Sözleşmede açıkça belirtilmemiş olsa bile, eserin genel kullanım amacı ve iş sahibinin makul beklentileri çerçevesinde değerlendirilen ayıplar da yüklenicinin sorumluluğundadır. Yani, eserde olması gereken nitelikler yerine getirilmemişse iş sahibi ayıplı ifa nedeniyle haklarını kullanabilir.
9. Eser teslim edildikten sonra ayıp tespit edilirse iş sahibinin ne kadar süresi vardır?

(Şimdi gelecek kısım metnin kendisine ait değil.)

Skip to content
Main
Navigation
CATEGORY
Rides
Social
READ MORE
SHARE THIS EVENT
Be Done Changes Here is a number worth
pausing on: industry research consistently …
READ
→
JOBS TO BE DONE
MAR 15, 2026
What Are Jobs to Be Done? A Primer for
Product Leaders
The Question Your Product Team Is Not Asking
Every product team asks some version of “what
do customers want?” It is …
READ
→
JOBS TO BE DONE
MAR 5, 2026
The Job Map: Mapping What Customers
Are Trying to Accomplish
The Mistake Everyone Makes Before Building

İş sahibi, teslimden sonra fark edilen ayıplar için makul bir süre içinde yükleniciye bildirimde bulunmalıdır. TBK’nin 478. maddesi uyarınca, “Yüklenici ayıplı bir eser meydana getirmişse, bu sebeple açılacak davalar, teslim tarihinden başlayarak, taşınmaz yapılar dışındaki eserlerde iki yılın; taşınmaz yapılarda ise beş yılın ve yüklenicinin ağır kusuru varsa, ayıplı eserin niteliğine bakılmaksızın yirmi yılın geçmesiyle zamanaşımına uğrar.”
10. Yargıtay içtihatlarında eser sözleşmesinde ayıptan sorumluluk nasıl ele alınır?

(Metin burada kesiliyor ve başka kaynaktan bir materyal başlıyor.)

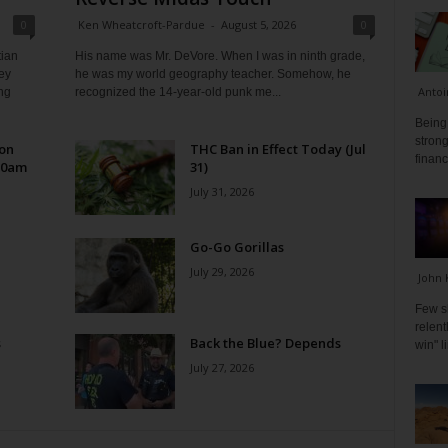
0
Ken Wheatcroft-Pardue
-
August 5, 2026
0
tian
His name was Mr. DeVore. When I was in ninth grade,
ey
he was my world geography teacher. Somehow, he
Antoi
ng
recognized the 14-year-old punk me...
Being 
strong
 on
THC Ban in Effect Today (Jul
financ
10am
31)
July 31, 2026
Go-Go Gorillas
July 29, 2026
John 
Few s
relen
s
Back the Blue? Depends
win" l
July 27, 2026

Yargıtay, eser sözleşmesinde ayıptan sorumluluğa ilişkin pek çok karar vermiştir. Yargıtay, eserin niteliklerine uygun olarak teslim edilmemesi halinde yüklenicinin sorumlu tutulması gerektiğini vurgular. Ayrıca, özellikle gizli ayıplarda iş sahibinin makul süre içinde yükleniciye bildirimde bulunması gerektiği Yargıtay içtihatlarında sıkça vurgulanmaktadır.
Sonuç
Eser sözleşmesinde ayıptan sorumluluk, taraflar arasındaki hukuki ilişkiyi derinden etkileyen bir meseledir. TBK’da düzenlenen hükümler ve Yargıtay’ın yerleşik içtihatları, ayıptan sorumluluğun sınırlarını belirlemekte ve iş sahibinin haklarını korumaktadır. Ayıplı işin tespiti halinde, iş sahibinin sözleşmeden dönme, bedel indirim talebi ve tazminat isteme hakları bulunmaktadır. Yargıtay kararları, bu hakların nasıl kullanılacağı konusunda önemli bir yol gösterici olmakla birlikte, her somut olayın kendine özgü koşulları göz önünde bulundurularak karar verilmektedir.